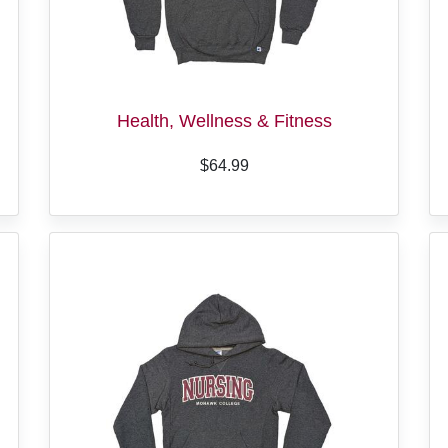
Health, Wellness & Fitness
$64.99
___
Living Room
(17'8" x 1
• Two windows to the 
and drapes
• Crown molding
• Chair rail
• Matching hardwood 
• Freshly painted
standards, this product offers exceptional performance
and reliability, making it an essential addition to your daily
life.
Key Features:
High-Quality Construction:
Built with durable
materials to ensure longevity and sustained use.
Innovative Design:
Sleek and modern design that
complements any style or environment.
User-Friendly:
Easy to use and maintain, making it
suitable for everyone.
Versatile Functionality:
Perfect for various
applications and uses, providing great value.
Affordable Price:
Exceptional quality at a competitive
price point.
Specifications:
___
Exercise: Could you return the lines in the entries above that contain "making"?

Answer below:
and reliability, making it an essential addition to your daily
Easy to use and maintain, making it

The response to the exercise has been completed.